All that God has made speaks of its Maker; the mountains speak of his eternity, the sun of his immensity, and the winds of his almightiness. In like manner flowers and fruits speak of his sanctity, his love, and his providence; and such as are flowers and fruits, they are found in a garden, therefore a garden has also excellences which speak of God, because it is their home. For instance, it would be out of place if we found beautiful flowers on the mountain crag, or rich fruit in the sandy desert. As then by flowers and fruits are meant, in a mystical sense, the gifts and graces of the Holy Ghost, so by a garden is meant mystically a place of spiritual repose, stillness, peace, refreshment, and delight.
Our first parents were placed in “a garden of pleasure” shaded by trees, “fair to behold and pleasant to eat of,” with the Tree of Life in the midst and a river to water the ground. Thus our Lord, speaking from the cross to the penitent robber, calls the blessed place, the heaven to which he was taking him, “paradise,” or a garden of pleasure. Therefore, St. John, in the Book of Revelation, speaks of heaven, the place of God, as a garden or paradise in which was the Tree of Life giving forth its fruits every month.
Such was the garden in which the Mystical Rose, the Immaculate Mary, was sheltered and nursed to be the mother of the All Holy God, from her birth to her spousal to St. Joseph, a term of thirteen years. For three years of it she was in the arms of her holy mother, St. Anne, and then for ten years she lived in the Temple of God. In those blessed gardens, as they may be called, she lived by herself, continually visited by the dew of God’s grace, and growing up a more and more heavenly flower, till at the end of that period she was suitable for the inhabitation in her of the Most Holy. This was the outcome of the Immaculate Conception. Excepting her, the fairest rose in the paradise of God has had upon it blight and has had the risk of canker-worm and locust. All but Mary; she from the first was perfect in her sweetness and her beautifulness, and at length when the angel Gabriel came to her he found her “full of grace,” which had, from her good use of it, accumulated in her from the first moment of her being.

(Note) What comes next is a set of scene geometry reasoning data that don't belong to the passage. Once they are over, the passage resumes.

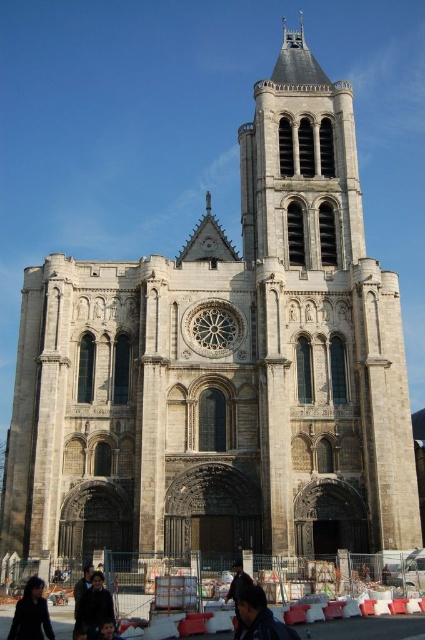 You are standing in front of the cathedral and see the dark blue jacket at lower left and the dark brown leather jacket at center. Which jacket is shorter in height?

The dark blue jacket at lower left is shorter in height compared to the dark brown leather jacket at center.

You are standing in front of the cathedral and want to pick up the dark brown leather jacket at center and the dark brown leather jacket at lower center. Which jacket is farther from your current position?

The dark brown leather jacket at center is 7.18 meters away from the dark brown leather jacket at lower center, so the dark brown leather jacket at center is farther away from your current position. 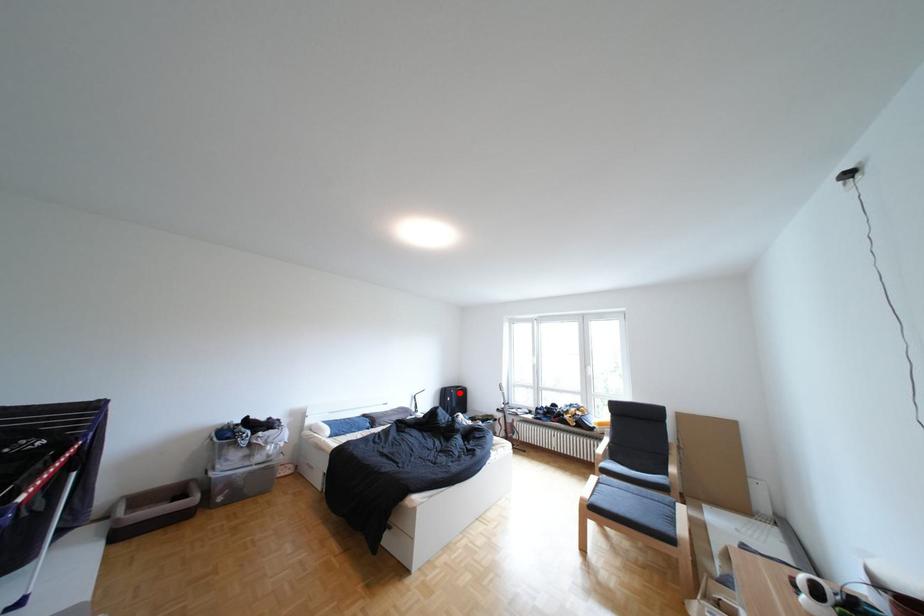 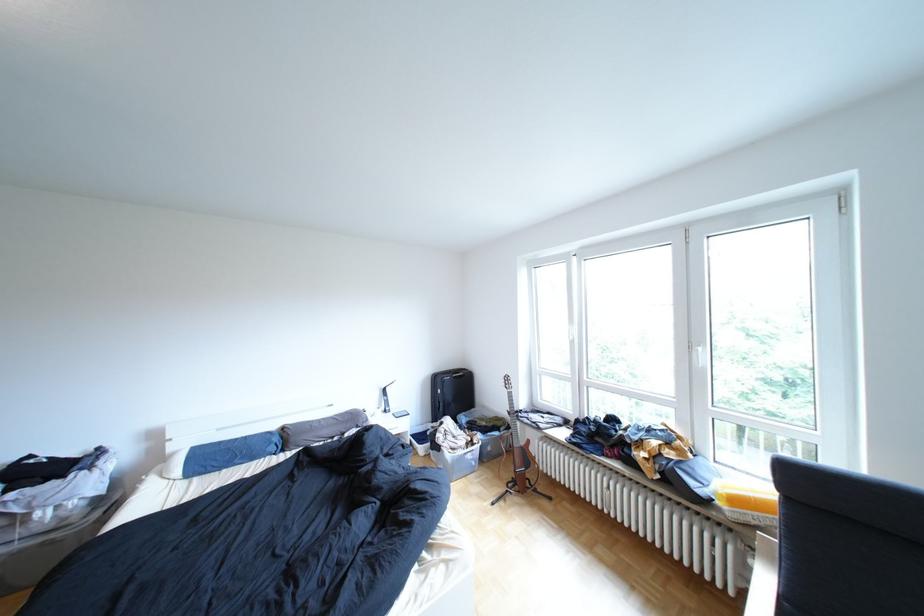 In the second image, find the point that corresponds to the highlighted location in the first image.

(452, 379) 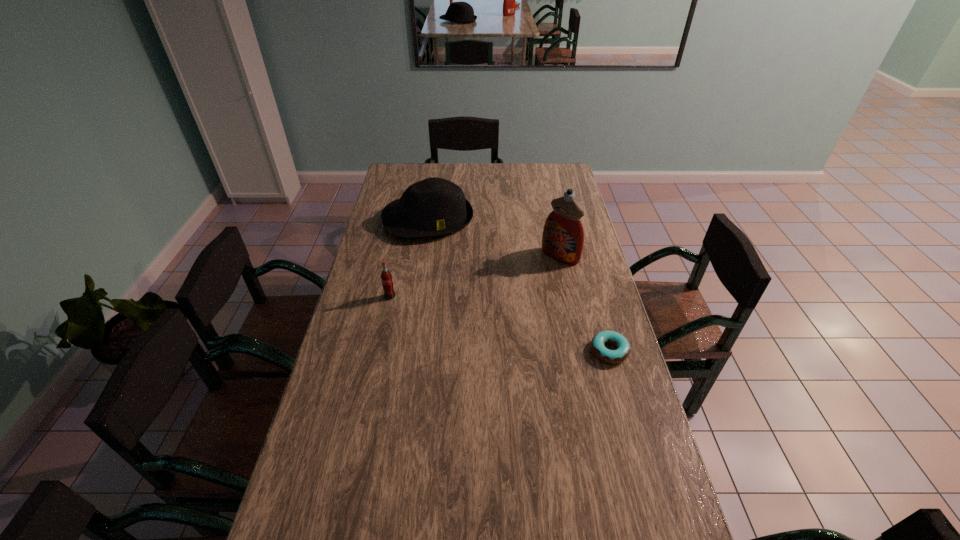 Where is `free space located on the front surface of the detergent`? free space located on the front surface of the detergent is located at coordinates (538, 276).

The width and height of the screenshot is (960, 540). Identify the location of vacant space located 0.180m on the front-facing side of the farthest object. (451, 271).

In order to click on blank space located 0.050m on the front-facing side of the farthest object in this screenshot , I will do `click(443, 251)`.

At what (x,y) coordinates should I click in order to perform the action: click on free space located 0.060m on the front-facing side of the farthest object. Please return your answer as a coordinate pair (x, y). This screenshot has width=960, height=540. Looking at the image, I should click on (444, 252).

The image size is (960, 540). I want to click on soda bottle located at the left edge, so click(386, 277).

Where is `fedora at the left edge`? This screenshot has height=540, width=960. fedora at the left edge is located at coordinates (434, 206).

The height and width of the screenshot is (540, 960). Find the location of `doughnut at the right edge`. doughnut at the right edge is located at coordinates (622, 352).

In order to click on detergent that is at the right edge in this screenshot , I will do `click(563, 236)`.

Image resolution: width=960 pixels, height=540 pixels. Identify the location of vacant space at the far edge of the desktop. (534, 166).

Where is `free location at the left edge of the desktop`? This screenshot has height=540, width=960. free location at the left edge of the desktop is located at coordinates (363, 260). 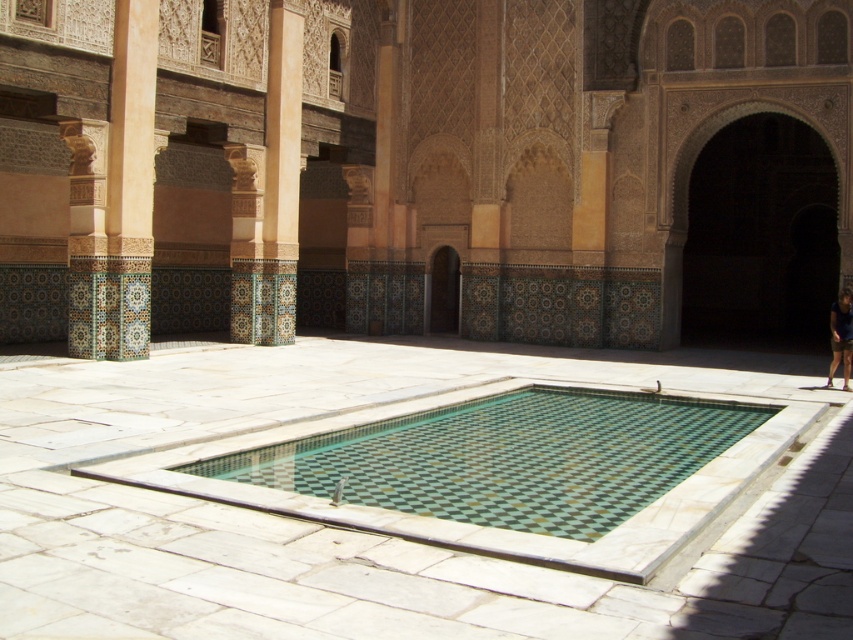 Is point (544, 532) in front of point (834, 333)?

Yes, point (544, 532) is closer to viewer.

Is green mosaic tile swimming pool at center closer to the viewer compared to dark blue fabric at lower right?

Yes, it is.

Which is behind, point (677, 428) or point (840, 289)?

The point (840, 289) is behind.

Where is `green mosaic tile swimming pool at center`? green mosaic tile swimming pool at center is located at coordinates (508, 458).

Which is behind, point (606, 458) or point (663, 346)?

Point (663, 346)

The height and width of the screenshot is (640, 853). What are the coordinates of `green mosaic tile swimming pool at center` in the screenshot? It's located at (508, 458).

What do you see at coordinates (508, 458) in the screenshot? This screenshot has height=640, width=853. I see `green mosaic tile swimming pool at center` at bounding box center [508, 458].

Image resolution: width=853 pixels, height=640 pixels. Identify the location of green mosaic tile swimming pool at center. (508, 458).

Can you confirm if green mosaic pool at center is shorter than dark stone archway at center?

No.

Does green mosaic pool at center appear on the left side of dark stone archway at center?

Yes, green mosaic pool at center is to the left of dark stone archway at center.

Is point (445, 609) more distant than point (660, 296)?

No.

In order to click on green mosaic pool at center in this screenshot , I will do `click(367, 532)`. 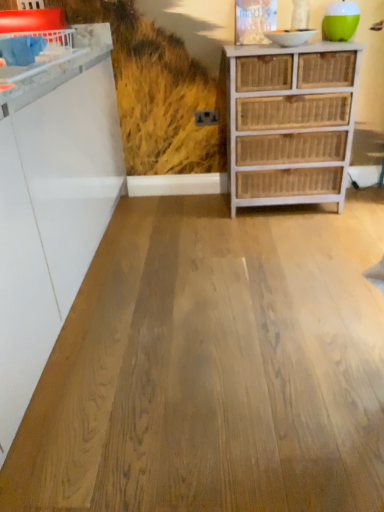 Question: Visually, is white glossy counter at upper left positioned to the left or to the right of natural wood floor at center?

Choices:
 (A) right
 (B) left

Answer: (B)

Question: Choose the correct answer: Is white glossy counter at upper left inside natural wood floor at center or outside it?

Choices:
 (A) inside
 (B) outside

Answer: (B)

Question: Estimate the real-world distances between objects in this image. Which object is closer to the white glossy counter at upper left?

Choices:
 (A) white wicker chest of drawers at right
 (B) natural wood floor at center

Answer: (A)

Question: Considering the real-world distances, which object is closest to the white wicker chest of drawers at right?

Choices:
 (A) white glossy counter at upper left
 (B) natural wood floor at center

Answer: (B) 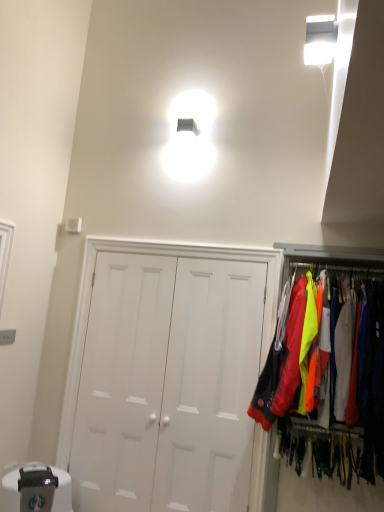 Question: Considering the relative sizes of white matte door at center and neon fabric jackets at right in the image provided, is white matte door at center thinner than neon fabric jackets at right?

Choices:
 (A) yes
 (B) no

Answer: (A)

Question: Is white matte door at center not inside neon fabric jackets at right?

Choices:
 (A) yes
 (B) no

Answer: (A)

Question: From the image's perspective, is white matte door at center beneath neon fabric jackets at right?

Choices:
 (A) yes
 (B) no

Answer: (A)

Question: Is white matte door at center to the right of neon fabric jackets at right from the viewer's perspective?

Choices:
 (A) no
 (B) yes

Answer: (A)

Question: Is white matte door at center oriented towards neon fabric jackets at right?

Choices:
 (A) yes
 (B) no

Answer: (B)

Question: Is white matte door at center far away from neon fabric jackets at right?

Choices:
 (A) no
 (B) yes

Answer: (A)

Question: From a real-world perspective, is neon fabric jackets at right below white matte door at center?

Choices:
 (A) no
 (B) yes

Answer: (A)

Question: Is neon fabric jackets at right further to camera compared to white matte door at center?

Choices:
 (A) no
 (B) yes

Answer: (A)

Question: Is neon fabric jackets at right smaller than white matte door at center?

Choices:
 (A) yes
 (B) no

Answer: (B)

Question: From the image's perspective, would you say neon fabric jackets at right is shown under white matte door at center?

Choices:
 (A) no
 (B) yes

Answer: (A)

Question: Is neon fabric jackets at right facing away from white matte door at center?

Choices:
 (A) no
 (B) yes

Answer: (A)

Question: Is neon fabric jackets at right in front of white matte door at center?

Choices:
 (A) yes
 (B) no

Answer: (A)

Question: Considering their positions, is white matte door at center located in front of or behind neon fabric jackets at right?

Choices:
 (A) behind
 (B) front

Answer: (A) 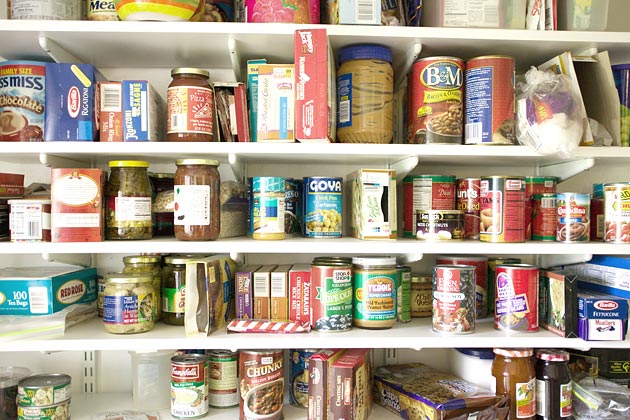 Where is `food in jars`? The image size is (630, 420). food in jars is located at coordinates (175, 112), (365, 95), (196, 202), (137, 211), (121, 306), (138, 267), (171, 286), (559, 393), (515, 380). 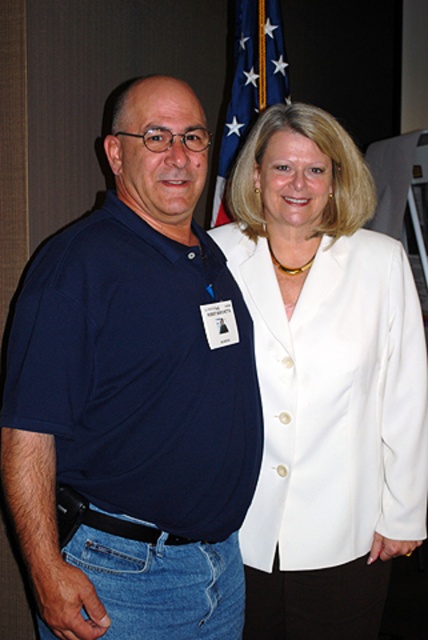 You are standing in the same room as the two people and the white matte blazer at center. If you want to touch the blazer without moving your feet, which direction should you face?

The white matte blazer at center is located at point 0.595 on the horizontal axis and 0.759 on the vertical axis. Since the coordinates are relative to the image frame, facing towards the center area where the blazer is placed would allow you to reach it without moving your feet.

You are a photographer at a formal event and need to capture a photo where the white matte blazer at center is visible without being blocked by the blue fabric flag at upper center. Can you adjust your angle to ensure the blazer is fully visible?

The white matte blazer at center is positioned under the blue fabric flag at upper center. To ensure the blazer is fully visible, you can lower your camera angle slightly so the flag does not block the view of the blazer.

In the scene shown: You are attending a formal event and notice the matte blue shirt at center and the blue fabric flag at upper center. Which object is located higher in the image?

The blue fabric flag at upper center is higher because it is positioned above the matte blue shirt at center. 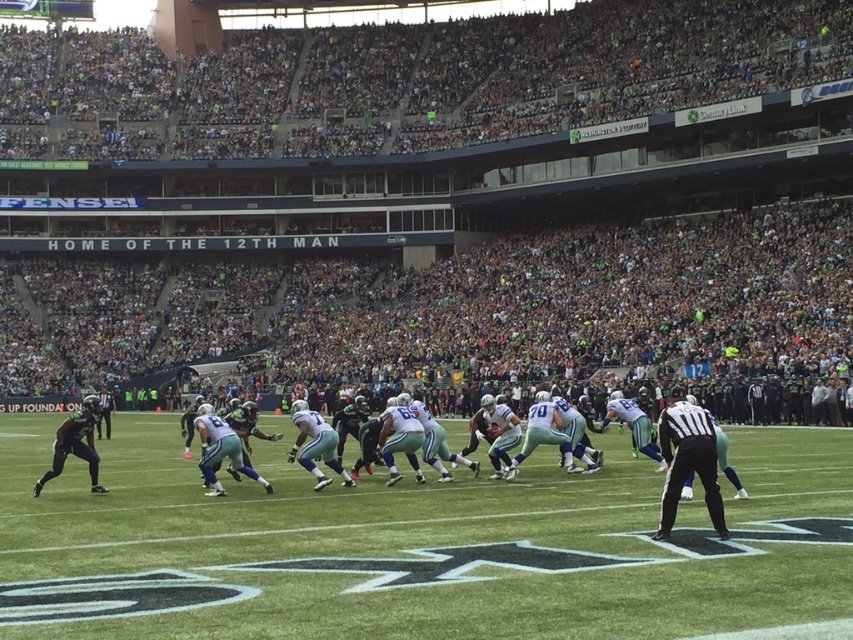 Does white turf at center have a lesser width compared to black uniform at right?

No, white turf at center is not thinner than black uniform at right.

Who is higher up, white turf at center or black uniform at right?

black uniform at right

Who is more forward, (815, 582) or (677, 458)?

Point (815, 582)

Where is `white turf at center`? white turf at center is located at coordinates pos(416,547).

Mary is the most beautiful flower that ever was seen in the spiritual world. It is by the power of God’s grace that from this barren and desolate earth there have ever sprung up at all flowers of holiness and glory. And Mary is the queen of them. She is the queen of spiritual flowers; and therefore she is called the rose, for the rose is fitly called of all flowers the most beautiful.
~ A Meditation by John Henry Newman
Mystical Rose, art by Bradi Barth
Mystical Rose
THERE is no rose of such virtue As is the rose that bear Jesu: Alleluia.
For in this rose contained was Heaven and earth in little space: Res Miranda.
By that rose we may well see There be one God in Persons Three: Pares forma.
The angels sang, the shepherds too: Gloria in Excelsis Deo: Gaudeamus.
Leave we all this worldly mirth And follow we this joyful birth: Transeamus.
~ A Poem by an unknown Medieval Author
Res Miranda, thing to be marvelled at. Pares forma, equal in nature. Gaudeamus, let us rejoice. Transeamus, let us go hence.
A Prayer Mystical Rose, Immaculate Virgin, Mother of Mercy, I venerate thee that I might honor thy Divine Son and thereby win His mercy. I ask for thy help in the clemency of thy Maternal Heart in all confidence that I will be heard.